Fifteen college and community stations throughout the country broadcasted the feed to show solidarity with KUSF, a San Francisco community radio station that was sold to the media corporation Public Radio Capital without its DJs and listeners knowledge.

Because of the acquisition, the community radio station was converted to an online-only platform and will have to cut paid staff positions.

“I do not think that it’s going to happen at UT, but it’s a really bad trend, and I would hate to see student radio in America become a memory,” said Jim Ellinger, longtime Austin community media activist.

Ellinger began his relationship with Austin student and community radio when he formed the Student Radio Task Force in 1986. The task force led to creation of 91.7 FM, the station shared by both KOOP Austin community radio and KVRX UT student radio.

Ellinger said Public Radio Capital is the single biggest threat to campus radio because the corporation bought KUSF and, among others, KTRU, Rice University’s student radio station. Rice sold the station in August 2010 to the University of Houston system to operate as a nonprofit classical station.

“They don’t value the stations,” he said. “They don’t even tell the students. The president and regents of Rice University sell their campus station for $10 million, and they don’t have the decency to even let the students know.”
For Jessica Allen, art history sophomore and program director of KVRX, the consequences are more pressing.

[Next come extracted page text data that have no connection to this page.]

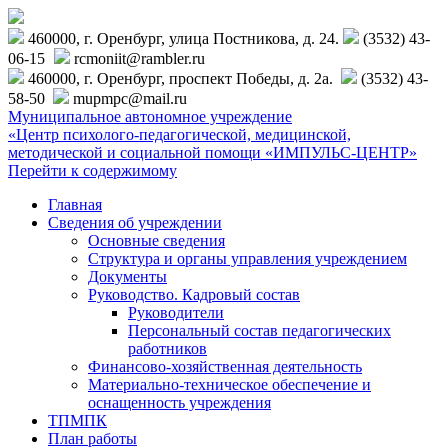
460000, г. Оренбург, улица Постникова, д. 24.
(3532) 43-
06-15
rcmoniit@rambler.ru
460000, г. Оренбург, проспект Победы, д. 2а.
(3532) 43-
58-50
mupmpc@mail.ru
Муниципальное автономное учреждение
«Центр психолого-педагогической, медицинской,
методической и социальной помощи «ИМПУЛЬС-ЦЕНТР»
Перейти к содержимому
Главная
Сведения об учреждении
Основные сведения
Структура и органы управления учреждением
Документы
Руководство. Кадровый состав
Руководители
Персональный состав педагогических
работников
Финансово-хозяйственная деятельность
Материально-техническое обеспечение и
оснащенность учреждения
ТПМПК
План работы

“We’re banding together in solidarity because we want to stay alive,” Allen said.

Allen said the station suffered budget cuts last year and faces mounting problems with funding. Other than University funding, KVRX relies on donations from listeners to stay on the air. Allen said despite having to meet higher goals, the station’s pledge drive is more successful than in years previous because of a dedicated staff.

“KVRX is not taking our position for granted. Since we saw KTRU go down, we’ve all been afraid about the future of community and student radio,” Allen said.

Joe Mathlete, sophomore at Rice University, is a DJ for KTRU, which now operates as an online-only stream.
“I love the station,” Mathlete said. “It’s the only place to find interesting and outsider music on the radio in Houston. When I heard the news that it was going down and turning into an NPR station basically, it hit me hard. The format is very eclectic and exposes people to music that surprises them.”

Mathlete said the display of solidarity is important at this point in time in radio homogenization.

“KTRU makes you open up your ears. If KTRU leaves the airwaves, there’s nothing left,” Mathlete said.